INFORMATION SHOWN section start

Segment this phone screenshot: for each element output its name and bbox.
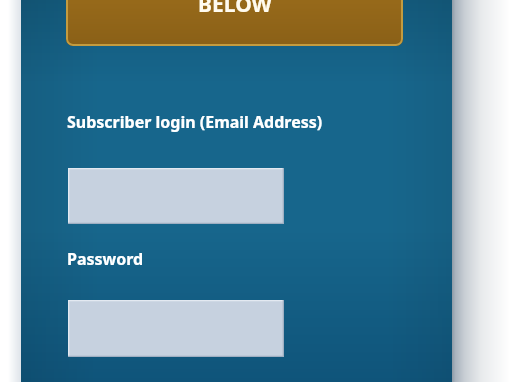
button[interactable]: BELOW — [66, 0, 403, 46]
staticText: BELOW — [198, 0, 272, 12]
button[interactable]: Email address input — [68, 168, 284, 224]
button[interactable]: Password input — [68, 300, 284, 357]
staticText: Password — [67, 248, 144, 270]
staticText: Subscriber login (Email Address) — [67, 111, 323, 133]
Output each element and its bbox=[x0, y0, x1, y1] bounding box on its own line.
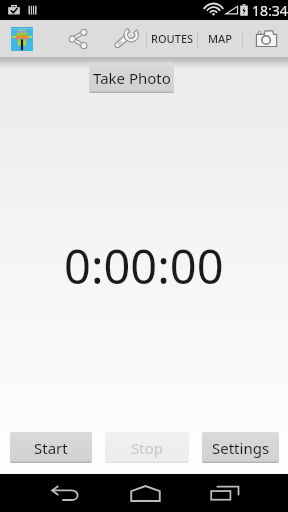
staticText: Start bbox=[34, 438, 68, 458]
button[interactable]: Stop bbox=[105, 432, 189, 463]
button[interactable]: Back bbox=[40, 474, 90, 512]
staticText: 18:34 bbox=[252, 1, 288, 20]
button[interactable]: App bbox=[6, 24, 38, 54]
staticText: Settings bbox=[212, 438, 270, 458]
staticText: 0:00:00 bbox=[64, 234, 224, 292]
button[interactable]: Home bbox=[120, 474, 170, 512]
button[interactable]: Share bbox=[63, 25, 92, 53]
staticText: Take Photo bbox=[93, 68, 171, 88]
staticText: ROUTES bbox=[151, 31, 194, 46]
button[interactable]: Camera bbox=[243, 20, 288, 57]
button[interactable]: Take Photo bbox=[89, 62, 174, 93]
button[interactable]: ROUTES bbox=[147, 20, 197, 57]
button[interactable]: MAP bbox=[198, 20, 242, 57]
staticText: MAP bbox=[208, 31, 233, 46]
staticText: Stop bbox=[131, 438, 163, 458]
button[interactable]: Recents bbox=[200, 474, 250, 512]
button[interactable]: Tools bbox=[111, 25, 139, 53]
button[interactable]: Start bbox=[10, 432, 92, 463]
button[interactable]: Settings bbox=[202, 432, 279, 463]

INFORMATION SHOWN section end

* [INSTRUCTIONS FOR THE TASK]: Using the records above, report each line that contains the word "Stop" by copying it.

* [ANSWER SPACE]:
button[interactable]: Stop bbox=[105, 432, 189, 463]
staticText: Stop bbox=[131, 438, 163, 458]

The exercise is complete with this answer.